Like the rest of you, I'm all over this airplane landing in the Hudson. I'm loving the dramatic tales of escape from the survivors (aka: everyone) and my absolute favorite is the guy who yelled, "Women and children first!"
Nice work, Jesus.
As a woman, thanks. As a sister and daughter, fuck that shit. If I were on that plane, and don't think I haven't imagined that over and over with glee, I'd shove my brother and father out that emergency exit before some whiny kid or slow-ass old.
I was reminded of my family boarding our flight from Dublin to London last week, where after it was casually announced that passengers with small children could board first, the crowd just started moving for the plane. Not to be outdone, we are Americans after all, my family followed suit. This was British Midland Airways and those fuckers assign the same seat to like, 34 people. Of course, the whole cluster fuck of a line comes to a halt and 150 of us just stood there as an old man with two girls (10 years old if they were a day) starts yelling at my mom and me.
"They're still boarding children!"
He repeated this 4 or 5 times and here's why I love my mom, who raised me with appallingly strict adherence to manners. She just stared right past him, shifting her carry on and rolling her eyes. I was shocked and thrilled. The woman refused to budge, following the general rule of travel: every man for himself.
We finally started to move forward and once out of earshot of the yeller with the tweens, mom and I started making fun of him. We decided our main problem was his passive aggressive way of saying he wanted to cut in line because he had "children." Please. When I was that age, I was responsible for my own luggage, carry on, passport and finances. "Mom, you should totally go up to him and say, 'You're probably still mad about what happened a few minutes ago, but we really feel you went about it in the wrong way. Had you asked directly and politely, we would have let you through.'"
But we didn't. We just pushed our way past anyone blocking us from sitting as soon as humanely possible. This is how people travel now. Screw that women and children nonsense.
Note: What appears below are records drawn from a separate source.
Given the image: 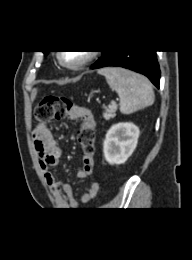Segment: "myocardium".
Wrapping results in <instances>:
<instances>
[{
	"label": "myocardium",
	"mask_w": 192,
	"mask_h": 260,
	"mask_svg": "<svg viewBox=\"0 0 192 260\" xmlns=\"http://www.w3.org/2000/svg\"><path fill=\"white\" fill-rule=\"evenodd\" d=\"M94 56H95L94 52L85 51V56L81 60H79L76 63H68L64 60L63 52H59L58 60L61 63V65H63L64 67L69 68L71 70H78V69L84 67L85 65H87L90 61H92Z\"/></svg>",
	"instance_id": "obj_1"
}]
</instances>
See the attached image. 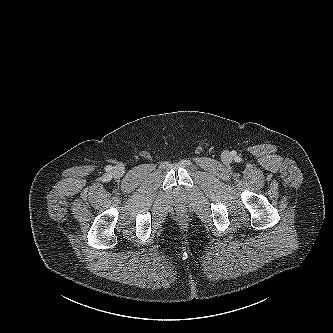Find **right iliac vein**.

If you can't move fast enough to board when they call your group or hustle as the plane fills with water, tough.
I don't know about you peg leg, but I can run...

4 comments:

Karyn said...

OMG! it's so wrong - but I'm laughing anyway!

Anonymous said...

Your birthday Evite is AWESOME! It's like a who's who of the Bay Area. Can't wait! Very cool. Happy Birthday!

Spots said...

Fabulous! I'm so glad you're coming. Maybe I'll get contact drunk!
And as it's Mel and my anniversary, we're planning some type of skit or grand entrance, so you know, be on time...

Sweet Melissa said...

The more I know about Joanne, the more I love her.